Nur wenige chemische Stoffe werden genau untersucht
Von den derzeit auf dem Markt befindlichen rund 140.000 Chemikalien werden laut des Berichts „nur sehr wenige auf mögliche Gesundheitsschäden für den Menschen und Belastungen für die Umwelt untersucht“. Dabei gehören Vergiftungen durch industrielle und landwirtschaftliche Chemiestoffe weltweit zu den häufigsten Todesursachen. Laut des Reports sterben jedes Jahr rund eine Million Menschen an den Toxinen. Bis zum Jahre 2020 werde die Produktion der Chemiestoffe zusätzlich rasant zunehmen.
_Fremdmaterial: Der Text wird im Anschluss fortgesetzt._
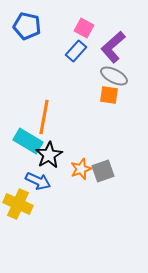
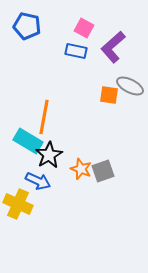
blue rectangle: rotated 60 degrees clockwise
gray ellipse: moved 16 px right, 10 px down
orange star: rotated 30 degrees counterclockwise
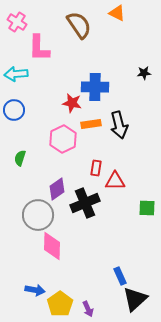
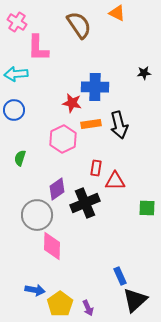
pink L-shape: moved 1 px left
gray circle: moved 1 px left
black triangle: moved 1 px down
purple arrow: moved 1 px up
Ganz besonders hiervon betroffen „sind der Mittlere Osten und Afrika“. Die in Nairobi (Kenia) ansässige UNEP ermittelte in einer Auswertung eine Zunahme in den Regionen von über 40 Prozent. Tendenz steigend.

Weithin schätzt die UNEP, dass der wirtschaftliche Schaden für die Länder südlich der Sahara allein durch den massiven Einsatz von Pestiziden größer sei, als die gesamte Entwicklungshilfe für die medizinische Grundversorgung. Zwar hätten Regierungen, Konzerne und internationale Abkommen in den letzten Jahren dafür gesorgt, dass der chemische Einsatz „mit mehr Verantwortung“ von statten geht, doch die Fortschritte seien nicht genügend, um die Menschen und die Umwelt tatsächlich zu schützen. „Das Chemikalien-Management ist zu langsam“ so das Resümee der UNEP. (sb)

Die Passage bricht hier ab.